**WHAT IS NEEDED:** Look through the data that follows and work out how many lines contain the string "avec". Nothing but that number should be given.

**DATA:**
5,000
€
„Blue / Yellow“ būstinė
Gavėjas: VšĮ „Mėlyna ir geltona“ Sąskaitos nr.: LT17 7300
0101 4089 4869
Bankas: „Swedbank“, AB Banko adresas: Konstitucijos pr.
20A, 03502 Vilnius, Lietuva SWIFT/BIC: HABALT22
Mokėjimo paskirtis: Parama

--

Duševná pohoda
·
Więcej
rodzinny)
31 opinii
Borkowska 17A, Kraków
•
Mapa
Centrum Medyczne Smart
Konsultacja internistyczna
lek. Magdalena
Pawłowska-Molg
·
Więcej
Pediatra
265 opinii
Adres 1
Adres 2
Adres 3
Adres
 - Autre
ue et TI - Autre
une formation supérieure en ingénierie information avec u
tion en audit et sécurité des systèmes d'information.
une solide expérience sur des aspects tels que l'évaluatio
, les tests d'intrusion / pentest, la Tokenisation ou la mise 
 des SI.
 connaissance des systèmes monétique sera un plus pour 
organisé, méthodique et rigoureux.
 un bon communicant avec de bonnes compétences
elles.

---

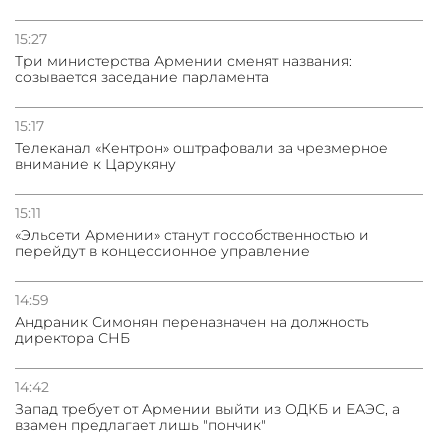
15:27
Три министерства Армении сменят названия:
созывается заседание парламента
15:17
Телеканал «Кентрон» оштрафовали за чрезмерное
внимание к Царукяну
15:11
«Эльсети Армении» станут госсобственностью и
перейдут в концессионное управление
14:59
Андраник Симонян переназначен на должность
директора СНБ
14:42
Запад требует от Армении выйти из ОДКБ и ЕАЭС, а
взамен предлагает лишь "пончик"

**OUTPUT OF THE EXERCISE:** 2